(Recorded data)
--

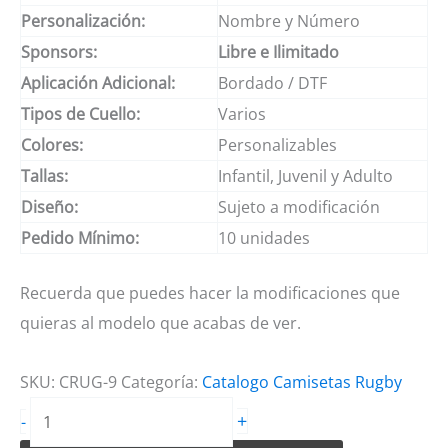
Personalización:
Nombre y Número
Sponsors:
Libre e Ilimitado
Aplicación Adicional:
Bordado / DTF
Tipos de Cuello:
Varios
Colores:
Personalizables
Tallas:
Infantil, Juvenil y Adulto
Diseño:
Sujeto a modificación
Pedido Mínimo:
10 unidades
Recuerda que puedes hacer la modificaciones que
quieras al modelo que acabas de ver.
SKU:
CRUG-9
Categoría:
Catalogo Camisetas Rugby
Camisetas
+
-
de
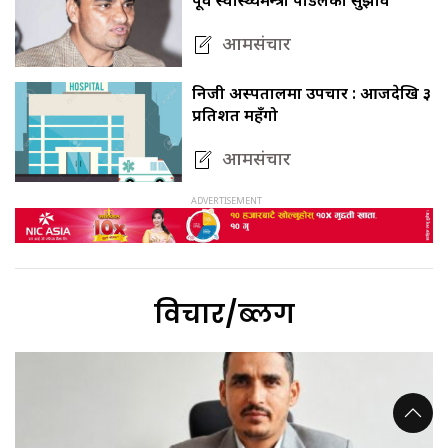
आमसंचार
निजी अस्पतालमा उपचार : आजदेखि ३
प्रतिशत महँगो
आमसंचार
विचार/ब्लग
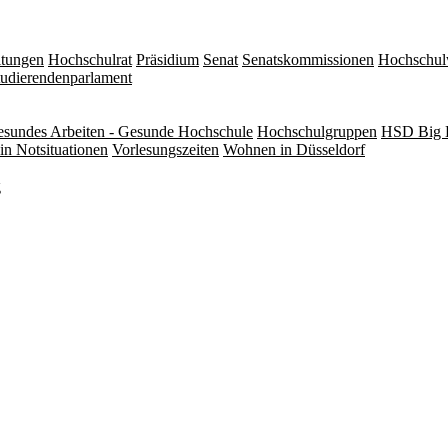
itungen
Hochschulrat
Präsidium
Senat
Senatskommissionen
Hochschul
tudierendenparlament
sundes Arbeiten - Gesunde Hochschule
Hochschulgruppen
HSD Big 
in Notsituationen
Vorlesungszeiten
Wohnen in Düsseldorf
g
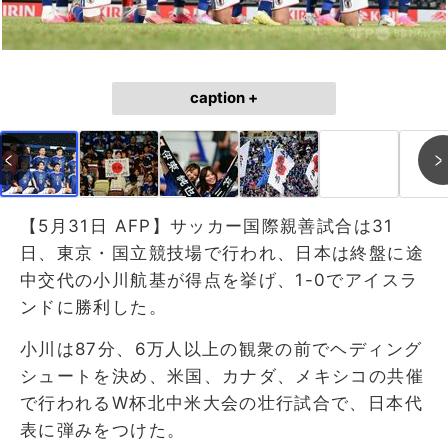
caption +
【5月31日 AFP】サッカー国際親善試合は31
日、東京・国立競技場で行われ、日本は終盤に途
中交代の小川航基が得点を挙げ、1-0でアイスラ
ンドに勝利した。
小川は87分、6万人以上の観衆の前でヘディング
シュートを決め、米国、カナダ、メキシコの共催
で行われるW杯北中米大会の壮行試合で、日本代
表に弾みをつけた。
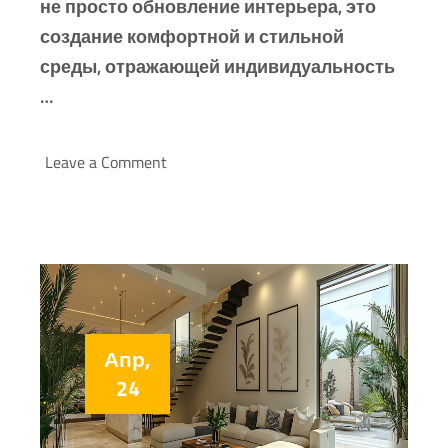
не просто обновление интерьера, это
создание комфортной и стильной
среды, отражающей индивидуальность
…
Leave a Comment
Апр,
24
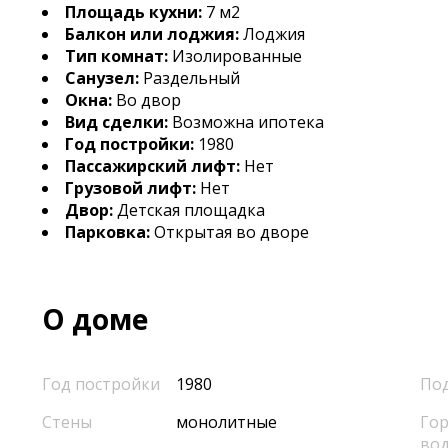
Площадь кухни:
7 м2
Балкон или лоджия:
Лоджия
Тип комнат:
Изолированные
Санузел:
Раздельный
Окна:
Во двор
Вид сделки:
Возможна ипотека
Год постройки:
1980
Пассажирский лифт:
Нет
Грузовой лифт:
Нет
Двор:
Детская площадка
Парковка:
Открытая во дворе
О доме
Год постройки
1980
По
Стены
монолитные
Гор
во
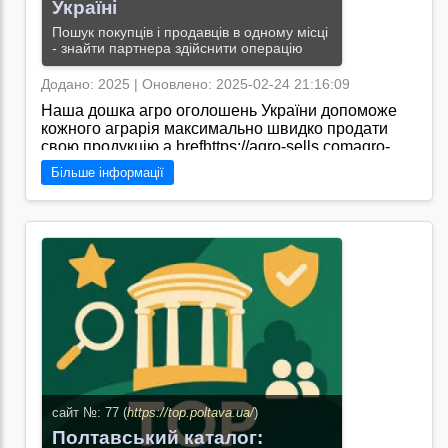
Україні
Пошук покупців і продавців в одному місці
- знайти партнера здійснити операцію
Додано: 2025 | Оновлено: 2025-02-24 21:16:09
Наша дошка агро оголошень України допоможе
кожного аграрія максимально швидко продати
свою продукцію.a hrefhttps://agro-sells.comagro-
Більше інформації
sells.com/a/
Перейти на сайт →
сайт №: 77 (
https://top.poltava.ua/
)
Полтавський каталог:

--

◆ **Activity**
Repeat, exactly and in full, each line from the start of the data to the line that contains "Vorlesungszeiten". Pictures do not go in.

◆ **Your response**
Personalización:
Nombre y Número
Sponsors:
Libre e Ilimitado
Aplicación Adicional:
Bordado / DTF
Tipos de Cuello:
Varios
Colores:
Personalizables
Tallas:
Infantil, Juvenil y Adulto
Diseño:
Sujeto a modificación
Pedido Mínimo:
10 unidades
Recuerda que puedes hacer la modificaciones que
quieras al modelo que acabas de ver.
SKU:
CRUG-9
Categoría:
Catalogo Camisetas Rugby
Camisetas
+
-
de
आमसंचार
निजी अस्पतालमा उपचार : आजदेखि ३
प्रतिशत महँगो
आमसंचार
विचार/ब्लग
itungen
Hochschulrat
Präsidium
Senat
Senatskommissionen
Hochschul
tudierendenparlament
sundes Arbeiten - Gesunde Hochschule
Hochschulgruppen
HSD Big 
in Notsituationen
Vorlesungszeiten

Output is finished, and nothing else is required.